The mobility sector at CES had more than 200 companies in the new West Hall of the Las Vegas Convention Center, including automakers with self-driving cars and electric vehicles. Many vehicle exhibits exploited interior technology touting audio and video with additional media displays, Koenig said.
Broadcast radio was represented in the transportation section by Xperi’s exhibit of DTS AutoStage, its hybrid radio platform that merges IP connectivity and broadcast reception, promising a richer user experience similar to the offerings of digital pure-play services and satellite radio.
DTS AutoStage “is one of these market plays that is trying to deliver what consumers are asking for,” Koenig said. “Consumers endorse options and abhor complexity. So a platform or system to allow them to partake in a variety radio and audio streams across their interest areas will resonate.”
Supply chain issues and computer chip shortages were topics of conversation at CES, Koenig said, but much of the focus was on artificial intelligence, including how it can learn the behaviors of consumers across the audio ecosystem. He said companies are leveraging AI in more applications and every economic sector, from manufacturing to entertainment.
“AI is getting better so it can do more things. There are a lot of flavors of AI for consumers across different devices, from smart speakers and your phone to your new car. AI will learn behavior and knows what a person likes to listen to and it gets to a point where it is predictive. AI can learn patterns and help tech goods anticipate what the consumer expects.”
Autonomous automobiles open up a new world for media entertainment and productivity, Koenig said. The extension of that is the range of opportunities via screens through internet connectivity in the car cabin.
“When you consider how these technologies will allow consumers access to entertainment and content via the cloud, things will really start to get interesting,” he said. “Cloud computing and online gaming [in the car] will also be possible.”
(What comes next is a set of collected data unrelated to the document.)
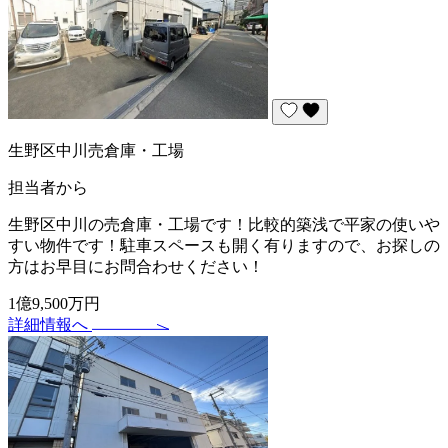
生野区中川売倉庫・工場
担当者から
生野区中川の売倉庫・工場です！比較的築浅で平家の使いや
すい物件です！駐車スペースも開く有りますので、お探しの
方はお早目にお問合わせください！
1億9,500万円
詳細情報へ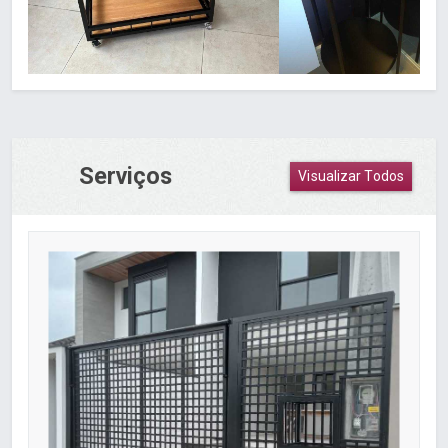
Serviços
Visualizar Todos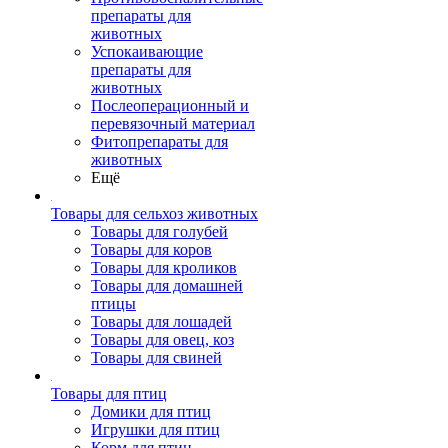
препараты для
животных
Успокаивающие
препараты для
животных
Послеоперационный и
перевязочный материал
Фитопрепараты для
животных
Ещё
Товары для сельхоз животных
Товары для голубей
Товары для коров
Товары для кроликов
Товары для домашней
птицы
Товары для лошадей
Товары для овец, коз
Товары для свиней
Товары для птиц
Домики для птиц
Игрушки для птиц
Корм для птиц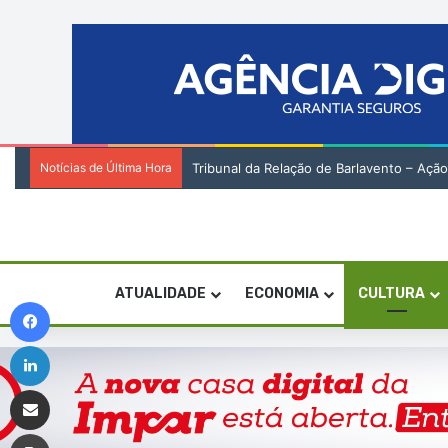
Notícias de Última Hora
Tribunal da Relação de Barlavento – Açã
ATUALIDADE
ECONOMIA
CULTURA
Facebook
Linkedin
Compartilhar via e-mail
Imprimir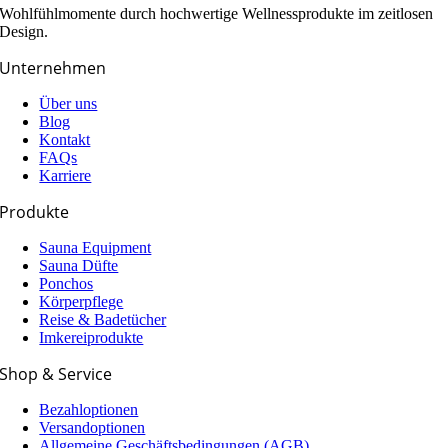
Wohlfühlmomente durch hochwertige Wellnessprodukte im zeitlosen
Design.
Unternehmen
Über uns
Blog
Kontakt
FAQs
Karriere
Produkte
Sauna Equipment
Sauna Düfte
Ponchos
Körperpflege
Reise & Badetücher
Imkereiprodukte
Shop & Service
Bezahloptionen
Versandoptionen
Allgemeine Geschäfts­­­bedingungen (AGB)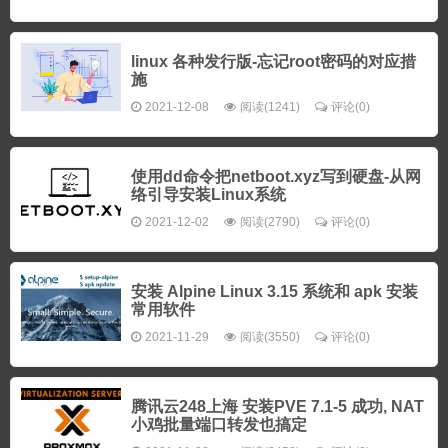
linux 各种发行版-忘记root密码的对应措
施
2021-12-08
阅读(1241)
评论(0)
使用dd命令把netboot.xyz写到硬盘-从网
络引导安装Linux系统
2021-12-02
阅读(2790)
评论(0)
安装 Alpine Linux 3.15 系统和 apk 安装
常用软件
2021-11-29
阅读(3550)
评论(0)
腾讯云248上海 安装PVE 7.1-5 成功, NAT
小鸡批量端口转发也搞定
CTA believes consumers maintain their appetite for new technology thanks in part to the “season of the pandemic,” Koenig said.
“We have seen historically high demand for consumer technology the past two years. By spending more time at home and needing to bolster work productivity, school and education and entertainment, consumers are leveling up their tec — smart home devices and smart phones. Smart doorbells. You can also include services like connected fitness and online ordering for groceries and even telemedicine. The level of adoption of new technology by households has been at an all-time high.”
Koenig projects that consumer spending on hardware, software and services in the United States will reach $505 billion, a 2.8% growth over 2021.
“Once consumers get a taste for these things, they tend to spend more on them. Why? Because it is delivering value and convenience and making life better.”
And then there’s the metaverse.
“The metaverse isn’t something we build and then we have it,” Koenig said. “To me it’s the next generation of the internet, with enhanced connectivity that will deliver increasingly immersive digital experiences through virtual reality. And these next-generation experiences will over time become inextricably linked to our physical reality.”